Vous avez ce cœur de métier qui est la pédagogie. Quelle est votre position par rapport à la pédagogie de l’Éducation Nationale et celle de l’éducation périscolaire? Je ne suis pas sûr d’avoir un avis à donner ou que je sois le meilleur pour le faire sur la pédagogie de l’école. Ce qui m’importe plus c’est de considérer le temps qui est le nôtre de présence avec les enfants, temps qui est quasiment supérieur au temps scolaire. N’a-t-on pas, à un moment donné, la responsabilité de valoriser ce temps que l’on partage avec les enfants ? La réponse, pour nous est oui. On a appelé ce temps « le temps expérientiel ». Il n’est pas le temps normé de l’école, de la famille ou du bureau. C’est le champ sur lequel on intervient, nous, Synergie Family, et tous les autres acteurs de l’Épopée, c’est le temps de loisir, c’est ce temps-là qu’on cherche à valoriser par la création d’expériences à forte valeur éducative.
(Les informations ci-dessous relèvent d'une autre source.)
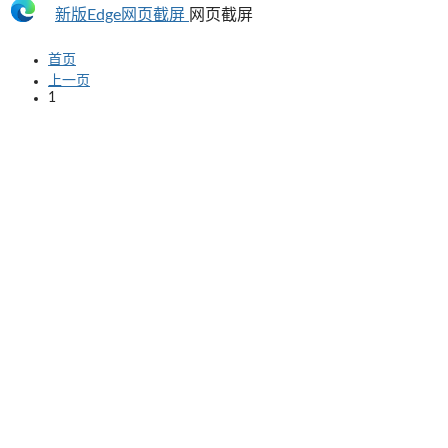
新版Edge网页截屏
网页截屏
首页
上一页
1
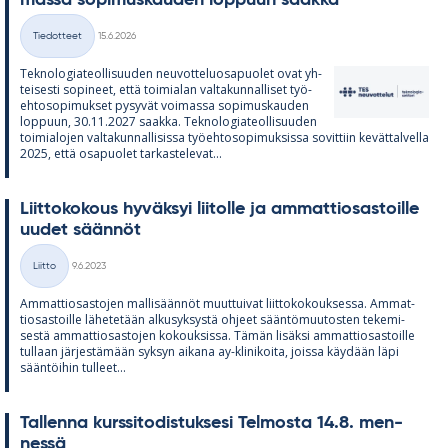
Kirjoitettu
Tiedotteet
15.6.2026
Kategoriat
Tek­no­lo­gia­teol­li­suu­den neu­vot­te­luos­a­puo­let ovat yh­
tei­sesti so­pi­neet, että toi­mia­lan val­ta­kun­nal­li­set työ­
eh­to­so­pi­muk­set py­sy­vät voi­massa so­pi­mus­kau­den
lop­puun, 30.11.2027 saakka. Tek­no­lo­gia­teol­li­suu­den
toi­mia­lo­jen val­ta­kun­nal­li­sissa työ­eh­to­so­pi­muk­sissa so­vit­tiin ke­vät­tal­vella
2025, että os­a­puo­let tar­kas­te­le­vat...
Liit­to­ko­kous hy­väk­syi lii­tolle ja am­mat­tio­sas­toille
uu­det sään­nöt
Kirjoitettu
Liitto
9.6.2023
Kategoriat
Am­mat­tio­sas­to­jen mal­li­sään­nöt muut­tui­vat liit­to­ko­kouk­sessa. Am­mat­
tio­sas­toille lä­he­te­tään al­kusyk­systä oh­jeet sään­tö­muu­tos­ten te­ke­mi­
sestä am­mat­tio­sas­to­jen ko­kouk­sissa. Tä­män li­säksi am­mat­tio­sas­toille
tul­laan jär­jes­tä­mään syk­syn ai­kana ay-kli­ni­koita, joissa käy­dään läpi
sään­töi­hin tul­leet...
Tal­lenna kurs­si­to­dis­tuk­sesi Tel­mosta 14.8. men­
nessä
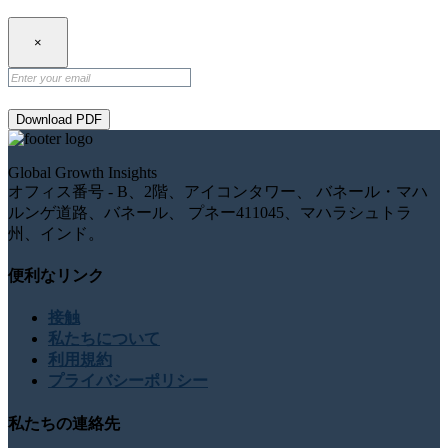
×
Download PDF
Global Growth Insights
オフィス番号 - B、2階、アイコンタワー、 バネール・マハ
ルンゲ道路、バネール、 プネー411045、マハラシュトラ
州、インド。
便利なリンク
接触
私たちについて
利用規約
プライバシーポリシー
私たちの連絡先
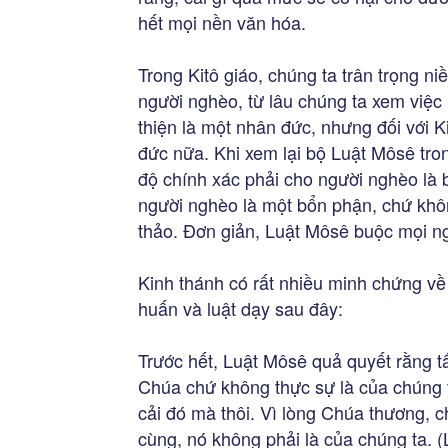
hết mọi nền văn hóa.
Trong Kitô giáo, chúng ta trân trọng ni
người nghèo, từ lâu chúng ta xem việc
thiện là một nhân đức, nhưng đối với K
đức nữa. Khi xem lại bộ Luật Môsê tro
độ chính xác phải cho người nghèo là 
người nghèo là một bổn phận, chứ khô
thảo. Đơn giản, Luật Môsê buộc mọi ng
Kinh thánh có rất nhiều minh chứng về
huấn và luật dạy sau đây:
Trước hết, Luật Môsê quả quyết rằng t
Chúa chứ không thực sự là của chúng t
cải đó mà thôi. Vì lòng Chúa thương, 
cùng, nó không phải là của chúng ta. (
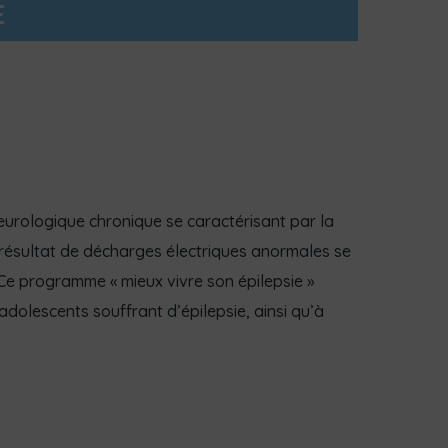
E
neurologique chronique se caractérisant par la
e résultat de décharges électriques anormales se
e programme « mieux vivre son épilepsie »
dolescents souffrant d’épilepsie, ainsi qu’à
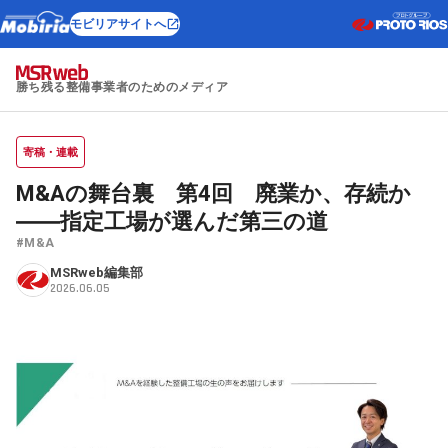
モビリアサイトへ
勝ち残る整備事業者のためのメディア
寄稿・連載
M&Aの舞台裏 第4回 廃業か、存続か
――指定工場が選んだ第三の道
#M&A
MSRweb編集部
2026.06.05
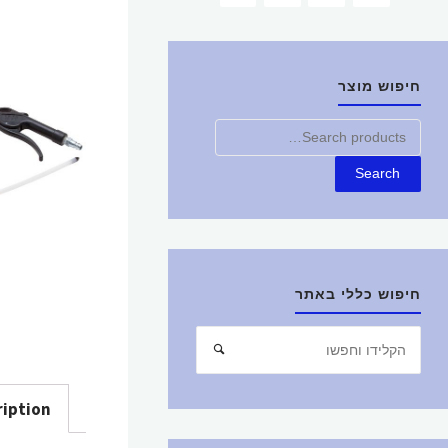
חיפוש מוצר
חפש
את:
Search
חיפוש כללי באתר
חפש
חיפוש
את:
ription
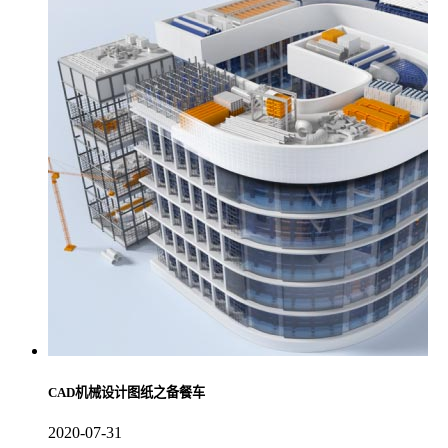
CAD机械设计图纸之备餐车
2020-07-31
«Le petit chevalier qui ne voulait plus parler»

Concernant la formation de l’enfant, on entend ce scandale et, à la fois, cette parole libérée, sur l’inceste, sans oublier le problème des violences intra-familiales qui ont augmenté pendant le confinement. Est-ce que vous avez une tâche pédagogique envers les enfants dans ce domaine-là ? Effectivement, c’est une actualité qui défraie la chronique et qui ne manque pas de m’attrister. Nous avons, à Synergie Family, travaillé à certaines des réponses possibles à ces questions. Comme chaque fois, si Synergie Family décide de traiter ces questions-là, c’est de manière différente, ludique et pédagogique. Il y a 2 ans nous avons initié la création d’une compagnie de théâtre qui s’appelle la « compagnie de l’éclair ». Elle a fait le choix d’embaucher, à temps plein, des comédiennes professionnelles qui ont pour mission d’écrire des pièces, d’utiliser les outils numériques, de créer des choses qui sont en rapport avec certaines thématiques complexes. Le premier travail de cette équipe a été d’écrire une pièce qui traite des violences et abus sexuels sur les jeunes enfants. C’est une pièce pour les enfants qui s’appelle «Le petit chevalier qui ne voulait plus parler». Elle permet à chaque enfant d’apprendre comment dire non et comment libérer la parole de l’enfant sur ces questions qui sont évidemment prégnantes et omniprésentes dans nos esprits. Le deuxième travail est plus tourné vers l’adulte. Mais toujours, sur des questions qui sont d’une brûlante actualité. La deuxième pièce qui s’appelle «Les mots bleus» est une pièce qui traite des violences faites aux femmes. Pas seulement les violences conjugales mais les violences tout au long de sa vie, celles de la mère à l’enfant, celles du père à l’enfant, celles du frère à l’enfant, celles de l’entreprise, du collaborateur à la femme, celles du mari à la femme, évidemment. Une pièce qui traite sous forme de différents tableaux tous les types de violences auxquels une femme peut être confrontée, tout au long de sa vie. Nous essayons d’apporter des réponses.

«Réalise tes rêves»

Vous avez aussi une action en direction des adultes, quel lien y-a-t-il avec la recherche d’un emploi ou le changement d’emploi d’un adulte ? Si on cherche à créer des expériences à forte valeur éducative pour les enfants, c’est parce que cela leur permet de connaître et de vivre des choses. Par la suite, on a plus facilement la possibilité de savoir ce qu’on aime ou pas, vers où on veut aller, vers où on ne veut pas aller. Cela c’est pour la partie enfant. On a monté plusieurs grands programmes, notamment un programme national qui s’appelle, «Réalise tes rêves», qui a été lauréat du Plan investissement dans les compétences, «100% inclusion», (du Ministère du Travail NDLR) c’est un programme qui vise à aller chercher des personnes qui sont éloignées de l’emploi et notamment, des jeunes. Il a, pour objectif, de travailler la confiance en soi, l’estime de soi et de révéler les potentiels et les talents pour les transformer, par la suite, en une activité professionnelle pérenne. Il y a tout un pan de la population que l’on pourrait considérer comme inadapté à un emploi classique, à ce qui existe aujourd’hui. Mais on s’aperçoit qu’on a demandé à trop peu d’entre eux ce qu’ils voulaient faire et que l’on en a accompagné trop peu vers ce pour quoi ils étaient doués.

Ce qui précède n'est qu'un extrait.